■ **TASK DETAILS**
Where the records hold the string "Recent", show the whole line it sits on.

■ **SUPPLIED RECORDS**

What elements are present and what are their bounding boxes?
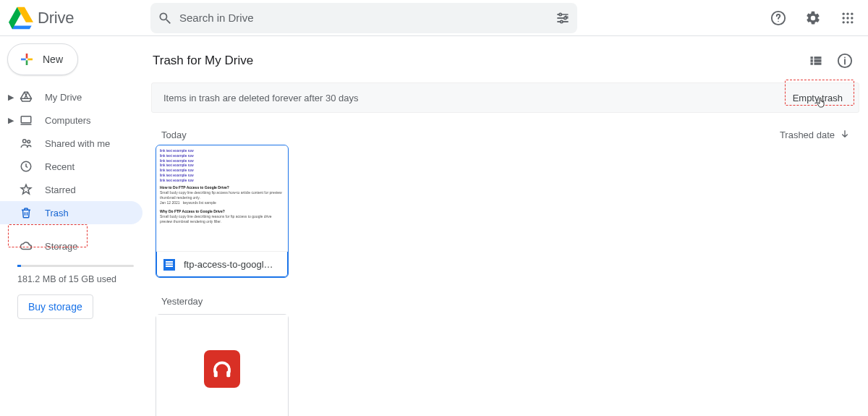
svg-point-12: [846, 21, 848, 23]
sidebar-item-starred[interactable]: ▶ Starred: [0, 178, 142, 201]
section-yesterday-label: Yesterday: [161, 296, 203, 307]
nav-label: Trash: [45, 208, 69, 218]
clock-icon: [19, 159, 33, 174]
svg-point-5: [843, 12, 845, 14]
sidebar-item-computers[interactable]: ▶ Computers: [0, 109, 142, 132]
svg-rect-21: [226, 371, 230, 378]
svg-point-8: [843, 17, 845, 19]
svg-point-11: [843, 21, 845, 23]
sidebar-item-shared[interactable]: ▶ Shared with me: [0, 132, 142, 155]
sidebar: New ▶ My Drive ▶ Computers ▶ Shared with…: [0, 36, 151, 416]
main-header: Trash for My Drive: [151, 46, 868, 82]
computer-icon: [19, 113, 33, 127]
svg-point-10: [851, 17, 853, 19]
storage-bar: [17, 265, 134, 267]
new-button[interactable]: New: [7, 43, 78, 75]
settings-gear-icon[interactable]: [799, 4, 827, 33]
file-thumbnail: [156, 315, 288, 416]
docs-file-icon: [163, 259, 175, 271]
sort-control[interactable]: Trashed date: [780, 129, 851, 140]
star-icon: [19, 182, 33, 197]
search-options-icon[interactable]: [556, 11, 570, 25]
chevron-right-icon[interactable]: ▶: [6, 93, 16, 102]
storage-block: 181.2 MB of 15 GB used: [0, 258, 151, 284]
top-bar: Drive: [0, 0, 868, 35]
people-icon: [19, 136, 33, 150]
info-icon[interactable]: [830, 46, 859, 75]
sidebar-item-trash[interactable]: ▶ Trash: [0, 201, 142, 224]
file-name-bar: ftp-access-to-google-driv…: [156, 251, 288, 277]
svg-point-6: [846, 12, 848, 14]
search-input[interactable]: [179, 12, 556, 24]
cursor-hand-icon: [815, 96, 827, 109]
file-name: ftp-access-to-google-driv…: [184, 259, 278, 270]
sidebar-item-recent[interactable]: ▶ Recent: [0, 155, 142, 178]
sidebar-item-my-drive[interactable]: ▶ My Drive: [0, 85, 142, 109]
file-grid-today: link text example row link text example …: [151, 145, 868, 278]
file-card[interactable]: [156, 314, 289, 416]
trash-icon: [19, 205, 33, 220]
new-button-label: New: [43, 54, 63, 65]
arrow-down-icon: [839, 129, 851, 140]
section-today-label: Today: [161, 130, 187, 140]
help-icon[interactable]: [764, 4, 793, 33]
svg-point-19: [844, 57, 846, 59]
svg-point-0: [559, 13, 561, 15]
svg-point-7: [851, 12, 853, 14]
my-drive-icon: [19, 90, 33, 104]
cloud-icon: [19, 239, 33, 253]
svg-point-2: [561, 20, 563, 22]
svg-point-15: [23, 140, 27, 143]
buy-storage-button[interactable]: Buy storage: [17, 294, 93, 319]
file-card[interactable]: link text example row link text example …: [156, 145, 289, 278]
sidebar-item-storage[interactable]: ▶ Storage: [0, 234, 142, 258]
banner-text: Items in trash are deleted forever after…: [163, 93, 788, 103]
svg-point-4: [778, 20, 778, 21]
page-title: Trash for My Drive: [153, 54, 801, 68]
chevron-right-icon[interactable]: ▶: [6, 116, 16, 125]
logo-area[interactable]: Drive: [9, 6, 150, 30]
storage-usage-text: 181.2 MB of 15 GB used: [17, 274, 134, 284]
sort-label: Trashed date: [780, 130, 835, 140]
plus-icon: [18, 51, 35, 68]
nav-label: Storage: [45, 241, 78, 252]
section-header-row: Today Trashed date: [151, 113, 868, 145]
nav-list: ▶ My Drive ▶ Computers ▶ Shared with me …: [0, 85, 151, 258]
svg-point-1: [564, 17, 566, 19]
search-bar[interactable]: [150, 3, 577, 33]
product-name: Drive: [38, 9, 74, 27]
trash-info-banner: Items in trash are deleted forever after…: [151, 82, 859, 113]
apps-grid-icon[interactable]: [833, 4, 862, 33]
svg-point-13: [851, 21, 853, 23]
headphones-app-icon: [204, 350, 240, 388]
svg-rect-14: [21, 116, 31, 123]
drive-logo-icon: [9, 6, 33, 30]
nav-label: Starred: [45, 184, 76, 195]
svg-point-16: [27, 140, 30, 143]
main-panel: Trash for My Drive Items in trash are de…: [151, 36, 868, 416]
header-actions: [764, 4, 862, 33]
nav-label: My Drive: [45, 92, 82, 103]
list-view-icon[interactable]: [801, 46, 830, 75]
nav-label: Shared with me: [45, 138, 110, 149]
nav-label: Recent: [45, 161, 75, 172]
svg-rect-20: [214, 371, 218, 378]
search-icon: [158, 11, 172, 25]
file-thumbnail: link text example row link text example …: [156, 145, 288, 251]
nav-label: Computers: [45, 115, 91, 126]
section-yesterday: Yesterday: [151, 278, 868, 310]
svg-point-9: [846, 17, 848, 19]
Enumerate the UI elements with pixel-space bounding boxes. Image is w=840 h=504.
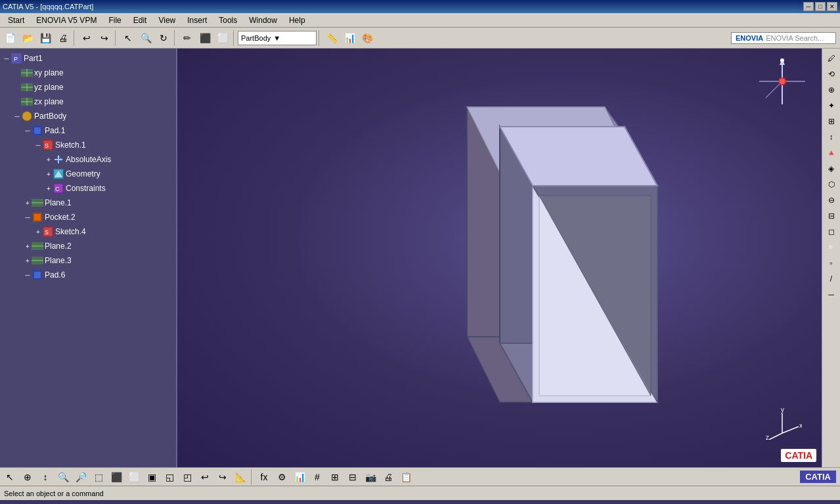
tree-label-pocket2: Pocket.2 xyxy=(45,213,76,222)
svg-point-11 xyxy=(22,112,32,121)
tree-item-geometry[interactable]: + Geometry xyxy=(0,167,176,181)
bt1-btn16[interactable]: ⚙ xyxy=(273,469,290,486)
bt1-btn20[interactable]: ⊟ xyxy=(344,469,361,486)
tb-zoom[interactable]: 🔍 xyxy=(137,30,154,47)
svg-rect-25 xyxy=(33,213,41,221)
sep3 xyxy=(174,30,177,46)
menu-edit[interactable]: Edit xyxy=(128,14,152,26)
tb-undo[interactable]: ↩ xyxy=(78,30,95,47)
active-body-dropdown[interactable]: PartBody ▼ xyxy=(238,31,317,45)
close-button[interactable]: ✕ xyxy=(827,2,837,11)
tree-item-xy-plane[interactable]: xy plane xyxy=(0,66,176,80)
tb-sketch[interactable]: ✏ xyxy=(179,30,196,47)
tree-item-sketch1[interactable]: ─ S Sketch.1 xyxy=(0,138,176,152)
tb-save[interactable]: 💾 xyxy=(37,30,54,47)
menu-tools[interactable]: Tools xyxy=(213,14,242,26)
enovia-search[interactable]: ENOVIA ENOVIA Search... xyxy=(731,32,836,44)
rtb-btn-11[interactable]: ⊟ xyxy=(824,209,839,223)
bt1-btn21[interactable]: 📷 xyxy=(362,469,379,486)
rtb-btn-16[interactable]: ─ xyxy=(824,287,839,302)
menu-insert[interactable]: Insert xyxy=(182,14,212,26)
tb-render[interactable]: 🎨 xyxy=(359,30,376,47)
tb-print[interactable]: 🖨 xyxy=(55,30,72,47)
bt1-btn8[interactable]: ⬜ xyxy=(125,469,143,486)
menu-enovia[interactable]: ENOVIA V5 VPM xyxy=(31,14,102,26)
bt1-btn10[interactable]: ◱ xyxy=(161,469,178,486)
tree-label-yz-plane: yz plane xyxy=(34,83,64,92)
svg-text:S: S xyxy=(45,229,49,236)
menu-help[interactable]: Help xyxy=(284,14,311,26)
bt1-btn1[interactable]: ↖ xyxy=(1,469,18,486)
rtb-btn-13[interactable]: ◽ xyxy=(824,240,839,255)
bt1-btn2[interactable]: ⊕ xyxy=(19,469,36,486)
tree-item-yz-plane[interactable]: yz plane xyxy=(0,80,176,94)
tb-pocket[interactable]: ⬜ xyxy=(214,30,231,47)
rtb-btn-2[interactable]: ⟲ xyxy=(824,67,839,81)
rtb-btn-3[interactable]: ⊕ xyxy=(824,83,839,97)
bt1-btn6[interactable]: ⬚ xyxy=(90,469,107,486)
tb-redo[interactable]: ↪ xyxy=(96,30,113,47)
rtb-btn-5[interactable]: ⊞ xyxy=(824,114,839,129)
bt1-btn13[interactable]: ↪ xyxy=(214,469,231,486)
tb-analysis[interactable]: 📊 xyxy=(341,30,358,47)
menu-window[interactable]: Window xyxy=(244,14,282,26)
pad1-icon xyxy=(32,125,43,136)
catia-brand: CATIA xyxy=(800,471,836,483)
tree-item-sketch4[interactable]: + S Sketch.4 xyxy=(0,224,176,239)
bt1-btn3[interactable]: ↕ xyxy=(37,469,54,486)
rtb-btn-9[interactable]: ⬡ xyxy=(824,177,839,192)
rtb-btn-10[interactable]: ⊖ xyxy=(824,193,839,207)
bt1-btn18[interactable]: # xyxy=(309,469,326,486)
svg-line-57 xyxy=(782,427,799,433)
bt1-btn19[interactable]: ⊞ xyxy=(326,469,343,486)
menu-start[interactable]: Start xyxy=(3,14,30,26)
maximize-button[interactable]: □ xyxy=(815,2,826,11)
rtb-btn-15[interactable]: / xyxy=(824,272,839,286)
tb-rotate[interactable]: ↻ xyxy=(155,30,172,47)
absoluteaxis-icon xyxy=(53,154,64,165)
bt1-btn4[interactable]: 🔍 xyxy=(55,469,72,486)
menu-view[interactable]: View xyxy=(153,14,181,26)
menu-file[interactable]: File xyxy=(103,14,126,26)
bt1-btn14[interactable]: 📐 xyxy=(232,469,249,486)
rtb-btn-6[interactable]: ↕ xyxy=(824,130,839,144)
bt1-btn15[interactable]: fx xyxy=(255,469,273,486)
tree-item-absoluteaxis[interactable]: + AbsoluteAxis xyxy=(0,152,176,167)
minimize-button[interactable]: ─ xyxy=(803,2,814,11)
bt1-btn11[interactable]: ◰ xyxy=(179,469,196,486)
rtb-btn-8[interactable]: ◈ xyxy=(824,161,839,176)
tree-item-partbody[interactable]: ─ PartBody xyxy=(0,109,176,123)
tree-item-plane1[interactable]: + Plane.1 xyxy=(0,196,176,210)
tb-open[interactable]: 📂 xyxy=(19,30,36,47)
3d-viewport[interactable]: y x z CATIA xyxy=(177,49,822,467)
rtb-btn-1[interactable]: 🖊 xyxy=(824,51,839,66)
tb-pad[interactable]: ⬛ xyxy=(196,30,213,47)
bt1-btn22[interactable]: 🖨 xyxy=(380,469,397,486)
bt1-btn12[interactable]: ↩ xyxy=(196,469,213,486)
rtb-btn-12[interactable]: ◻ xyxy=(824,224,839,239)
tb-new[interactable]: 📄 xyxy=(1,30,18,47)
tb-measure[interactable]: 📏 xyxy=(323,30,340,47)
rtb-btn-4[interactable]: ✦ xyxy=(824,98,839,113)
tree-item-plane2[interactable]: + Plane.2 xyxy=(0,239,176,253)
bt1-btn5[interactable]: 🔎 xyxy=(72,469,89,486)
tree-label-plane2: Plane.2 xyxy=(45,242,72,251)
tb-select[interactable]: ↖ xyxy=(120,30,137,47)
rtb-btn-7[interactable]: 🔺 xyxy=(824,146,839,160)
tree-item-part1[interactable]: ─ P Part1 xyxy=(0,51,176,66)
bt1-btn17[interactable]: 📊 xyxy=(291,469,308,486)
tree-item-plane3[interactable]: + Plane.3 xyxy=(0,253,176,268)
tree-item-constraints[interactable]: + C Constraints xyxy=(0,181,176,196)
plane2-icon xyxy=(32,240,43,252)
bt1-btn23[interactable]: 📋 xyxy=(397,469,414,486)
tree-item-pad1[interactable]: ─ Pad.1 xyxy=(0,123,176,138)
bt1-btn9[interactable]: ▣ xyxy=(143,469,160,486)
rtb-btn-14[interactable]: ▫ xyxy=(824,256,839,270)
zx-plane-icon xyxy=(21,96,33,108)
tree-item-zx-plane[interactable]: zx plane xyxy=(0,94,176,109)
tree-label-plane1: Plane.1 xyxy=(45,198,72,207)
bt1-btn7[interactable]: ⬛ xyxy=(108,469,125,486)
tree-item-pocket2[interactable]: ─ Pocket.2 xyxy=(0,210,176,224)
tree-item-pad6[interactable]: ─ Pad.6 xyxy=(0,268,176,282)
bottom-toolbar-1: ↖ ⊕ ↕ 🔍 🔎 ⬚ ⬛ ⬜ ▣ ◱ ◰ ↩ ↪ 📐 fx ⚙ 📊 # ⊞ ⊟… xyxy=(0,467,840,486)
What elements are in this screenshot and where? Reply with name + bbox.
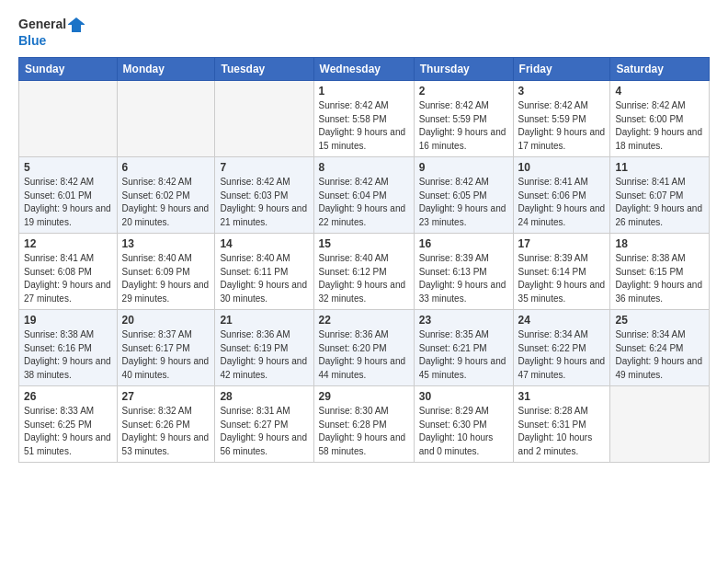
day-info: Sunrise: 8:42 AM Sunset: 6:05 PM Dayligh…	[419, 176, 508, 229]
day-info: Sunrise: 8:42 AM Sunset: 6:02 PM Dayligh…	[122, 176, 210, 229]
calendar-cell: 8Sunrise: 8:42 AM Sunset: 6:04 PM Daylig…	[313, 157, 414, 234]
day-info: Sunrise: 8:33 AM Sunset: 6:25 PM Dayligh…	[24, 405, 112, 458]
day-info: Sunrise: 8:41 AM Sunset: 6:07 PM Dayligh…	[615, 176, 704, 229]
day-number: 10	[518, 161, 606, 174]
calendar-cell: 30Sunrise: 8:29 AM Sunset: 6:30 PM Dayli…	[414, 386, 513, 463]
calendar-week-row: 5Sunrise: 8:42 AM Sunset: 6:01 PM Daylig…	[19, 157, 710, 234]
day-number: 3	[518, 85, 606, 98]
calendar-week-row: 1Sunrise: 8:42 AM Sunset: 5:58 PM Daylig…	[19, 81, 710, 157]
day-info: Sunrise: 8:42 AM Sunset: 6:00 PM Dayligh…	[615, 99, 704, 153]
day-number: 16	[419, 237, 508, 250]
svg-marker-0	[68, 17, 85, 32]
calendar-cell: 6Sunrise: 8:42 AM Sunset: 6:02 PM Daylig…	[117, 157, 215, 234]
calendar-cell: 2Sunrise: 8:42 AM Sunset: 5:59 PM Daylig…	[414, 81, 513, 157]
weekday-header: Tuesday	[215, 58, 313, 81]
calendar-week-row: 12Sunrise: 8:41 AM Sunset: 6:08 PM Dayli…	[19, 234, 710, 310]
calendar-cell: 9Sunrise: 8:42 AM Sunset: 6:05 PM Daylig…	[414, 157, 513, 234]
day-number: 20	[122, 314, 210, 327]
calendar-cell: 16Sunrise: 8:39 AM Sunset: 6:13 PM Dayli…	[414, 234, 513, 310]
day-info: Sunrise: 8:40 AM Sunset: 6:12 PM Dayligh…	[319, 252, 409, 305]
day-info: Sunrise: 8:32 AM Sunset: 6:26 PM Dayligh…	[122, 405, 210, 458]
calendar-cell	[117, 81, 215, 157]
day-info: Sunrise: 8:34 AM Sunset: 6:22 PM Dayligh…	[518, 328, 606, 382]
day-number: 7	[220, 161, 308, 174]
calendar-cell: 1Sunrise: 8:42 AM Sunset: 5:58 PM Daylig…	[313, 81, 414, 157]
weekday-header: Wednesday	[313, 58, 414, 81]
calendar-cell: 3Sunrise: 8:42 AM Sunset: 5:59 PM Daylig…	[513, 81, 610, 157]
day-number: 13	[122, 237, 210, 250]
weekday-header: Thursday	[414, 58, 513, 81]
day-number: 26	[24, 390, 112, 403]
weekday-header-row: SundayMondayTuesdayWednesdayThursdayFrid…	[19, 58, 710, 81]
day-info: Sunrise: 8:36 AM Sunset: 6:20 PM Dayligh…	[319, 328, 409, 382]
weekday-header: Friday	[513, 58, 610, 81]
day-info: Sunrise: 8:34 AM Sunset: 6:24 PM Dayligh…	[615, 328, 704, 382]
calendar-cell: 15Sunrise: 8:40 AM Sunset: 6:12 PM Dayli…	[313, 234, 414, 310]
day-info: Sunrise: 8:38 AM Sunset: 6:16 PM Dayligh…	[24, 328, 112, 382]
calendar-cell: 26Sunrise: 8:33 AM Sunset: 6:25 PM Dayli…	[19, 386, 118, 463]
day-number: 30	[419, 390, 508, 403]
day-info: Sunrise: 8:39 AM Sunset: 6:14 PM Dayligh…	[518, 252, 606, 305]
day-number: 14	[220, 237, 308, 250]
day-info: Sunrise: 8:37 AM Sunset: 6:17 PM Dayligh…	[122, 328, 210, 382]
calendar-cell: 7Sunrise: 8:42 AM Sunset: 6:03 PM Daylig…	[215, 157, 313, 234]
day-number: 8	[319, 161, 409, 174]
day-number: 29	[319, 390, 409, 403]
calendar-cell: 4Sunrise: 8:42 AM Sunset: 6:00 PM Daylig…	[610, 81, 710, 157]
calendar-cell: 11Sunrise: 8:41 AM Sunset: 6:07 PM Dayli…	[610, 157, 710, 234]
calendar-cell: 29Sunrise: 8:30 AM Sunset: 6:28 PM Dayli…	[313, 386, 414, 463]
calendar-cell: 14Sunrise: 8:40 AM Sunset: 6:11 PM Dayli…	[215, 234, 313, 310]
day-number: 19	[24, 314, 112, 327]
calendar-cell: 23Sunrise: 8:35 AM Sunset: 6:21 PM Dayli…	[414, 310, 513, 386]
calendar-cell: 5Sunrise: 8:42 AM Sunset: 6:01 PM Daylig…	[19, 157, 118, 234]
day-info: Sunrise: 8:41 AM Sunset: 6:06 PM Dayligh…	[518, 176, 606, 229]
header: General Blue	[18, 17, 710, 48]
calendar-cell: 24Sunrise: 8:34 AM Sunset: 6:22 PM Dayli…	[513, 310, 610, 386]
day-number: 1	[319, 85, 409, 98]
day-info: Sunrise: 8:40 AM Sunset: 6:09 PM Dayligh…	[122, 252, 210, 305]
calendar-cell	[215, 81, 313, 157]
calendar-cell: 17Sunrise: 8:39 AM Sunset: 6:14 PM Dayli…	[513, 234, 610, 310]
day-info: Sunrise: 8:28 AM Sunset: 6:31 PM Dayligh…	[518, 405, 606, 458]
day-number: 12	[24, 237, 112, 250]
day-info: Sunrise: 8:38 AM Sunset: 6:15 PM Dayligh…	[615, 252, 704, 305]
calendar-cell: 19Sunrise: 8:38 AM Sunset: 6:16 PM Dayli…	[19, 310, 118, 386]
calendar-cell: 20Sunrise: 8:37 AM Sunset: 6:17 PM Dayli…	[117, 310, 215, 386]
day-number: 11	[615, 161, 704, 174]
day-info: Sunrise: 8:40 AM Sunset: 6:11 PM Dayligh…	[220, 252, 308, 305]
day-number: 23	[419, 314, 508, 327]
day-info: Sunrise: 8:36 AM Sunset: 6:19 PM Dayligh…	[220, 328, 308, 382]
day-info: Sunrise: 8:42 AM Sunset: 6:01 PM Dayligh…	[24, 176, 112, 229]
calendar-cell: 18Sunrise: 8:38 AM Sunset: 6:15 PM Dayli…	[610, 234, 710, 310]
logo: General Blue	[18, 17, 85, 48]
weekday-header: Monday	[117, 58, 215, 81]
day-number: 22	[319, 314, 409, 327]
day-info: Sunrise: 8:42 AM Sunset: 5:59 PM Dayligh…	[518, 99, 606, 153]
day-info: Sunrise: 8:39 AM Sunset: 6:13 PM Dayligh…	[419, 252, 508, 305]
calendar-cell	[19, 81, 118, 157]
day-number: 15	[319, 237, 409, 250]
weekday-header: Sunday	[19, 58, 118, 81]
day-number: 18	[615, 237, 704, 250]
day-number: 6	[122, 161, 210, 174]
calendar-cell: 10Sunrise: 8:41 AM Sunset: 6:06 PM Dayli…	[513, 157, 610, 234]
day-info: Sunrise: 8:42 AM Sunset: 5:59 PM Dayligh…	[419, 99, 508, 153]
day-number: 17	[518, 237, 606, 250]
day-number: 31	[518, 390, 606, 403]
day-number: 24	[518, 314, 606, 327]
day-number: 4	[615, 85, 704, 98]
day-info: Sunrise: 8:30 AM Sunset: 6:28 PM Dayligh…	[319, 405, 409, 458]
day-info: Sunrise: 8:41 AM Sunset: 6:08 PM Dayligh…	[24, 252, 112, 305]
logo-arrow-icon	[68, 17, 85, 33]
calendar-week-row: 26Sunrise: 8:33 AM Sunset: 6:25 PM Dayli…	[19, 386, 710, 463]
day-info: Sunrise: 8:42 AM Sunset: 6:04 PM Dayligh…	[319, 176, 409, 229]
day-number: 21	[220, 314, 308, 327]
day-info: Sunrise: 8:42 AM Sunset: 5:58 PM Dayligh…	[319, 99, 409, 153]
day-number: 5	[24, 161, 112, 174]
day-number: 27	[122, 390, 210, 403]
calendar-week-row: 19Sunrise: 8:38 AM Sunset: 6:16 PM Dayli…	[19, 310, 710, 386]
calendar-cell: 13Sunrise: 8:40 AM Sunset: 6:09 PM Dayli…	[117, 234, 215, 310]
weekday-header: Saturday	[610, 58, 710, 81]
calendar-cell: 21Sunrise: 8:36 AM Sunset: 6:19 PM Dayli…	[215, 310, 313, 386]
day-number: 9	[419, 161, 508, 174]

■ **EXERCISE RESULT**
sidebar-item-recent[interactable]: ▶ Recent: [0, 155, 142, 178]
nav-label: Recent: [45, 161, 75, 172]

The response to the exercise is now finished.